Elanskaia Kristina

Scopus Publications

Optimization of geometry of two-dimensional photonic crystal waveguide for telecommunications and sensorics
K G Elanskaia, А. И. Сидоров
Scientific and Technical Journal of Information Technologies Mechanics and Optics, 2024
The results of geometry optimization of the two-dimensional photonic crystal waveguide for minimization of optical losses and stabilization of waveguide modes are presented. The main factor (not including absorption) is the appearance of Bragg reflection. Bragg reflection can be decreased by the decrease of the regions of overlaps with high refractive index in photonic crystal. For this purpose, the holes in photonic crystal can be fabricated not as the whole holes but as the parts of the holes. For waveguide modes stabilization the varying of waveguide width was performed. Computer simulation was performed in Comsol Multiphisics 5.5. Energy zone structure of photonic crystal surrounding waveguide was computed by Bloch functions method. In modeling, the free-triangle grid with quality “extremely fine” was used. The frequency near which eigenvalues were looked for has range of 190–200 THz. For the solving of the problems procedures ARPACK FORTRAN were used which work on base of iteration of Arnoldi (IRAM). Modeling have shown that the used geometrical optimization makes possible to decrease the Bragg reflection by 1.75 times. It was established that the losses of photon crystal waveguide in this case do not exceed 0.4 dB/cm. It was shown that the the decrease in the photonic crystal holes diameter with a constant period of the photonic crystal lattice leads to a decrease in the width of the photonic forbidden bandgap. It was shown also that in the waveguide with optimum width the modulation of waveguide mode is maintained but its amplitude decreases significantly. The obtained results can be used in the development of integrated-optical devices for telecommunications and sensorics with low optical losses.

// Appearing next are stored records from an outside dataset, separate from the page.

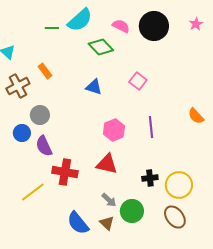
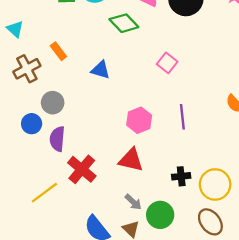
blue triangle: (94, 87) -> (101, 70), moved
purple semicircle: (44, 146) -> (57, 139), turned 30
red cross: (65, 172) -> (82, 169), turned 30

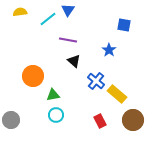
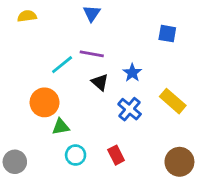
cyan line: (48, 19) -> (62, 65), moved
blue star: (109, 50) -> (132, 73), moved
yellow rectangle: (117, 94) -> (173, 101), moved
green triangle: (53, 95) -> (61, 127), moved
red rectangle: (100, 121) -> (116, 155), moved

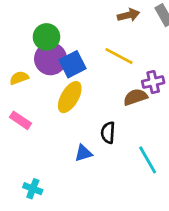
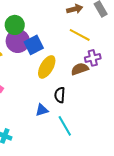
yellow line: (119, 56) -> (80, 35), moved
yellow ellipse: (70, 97) -> (47, 67), moved
cyan line: (148, 160) -> (65, 126), moved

Study of nanoscale metal oxide coatings produced by magnetron sputtering of copper followed by heat treatment
I N Kashkul, L D Bakhchova, K G Elanskaia, D N Redka
Iop Conference Series Materials Science and Engineering, 2018
The composition and microstructure of nanoscale metal oxide coatings deposited by magnetron RF sputtering copper on the quartz glass with followed heat treatment were investigated. The dependence of the film thickness and the content of oxides CuO and Cu2O in it depending on the temperature and time of heat treatment conditions were obtained. Studies have shown that, depending on the mode of receipt of copper oxide films may be multiphasic and include various oxide phases, predominantly, CuO and Cu2O with different bandgap and p-type conductivity.
The properties of ZnO films obtained by high-frequency magnetron deposition with subsequent vacuum annealing and plasma treatment
D N Redka, K G Elanskaia, L D Bakhchova
Journal of Physics Conference Series, 2017
The method of high-frequency magnetron sputtering allows to obtain thin films of zinc oxide with nanostructured surface morphology and, consequently, with unique optical characteristics. Such coating can provide an increase in the number of particles penetrating the photovoltaic structure and the length of their optical path. Vacuum-plasma processing of ZnO films allows to change the morphology of their surface, and annealing largely influences the optical transmission.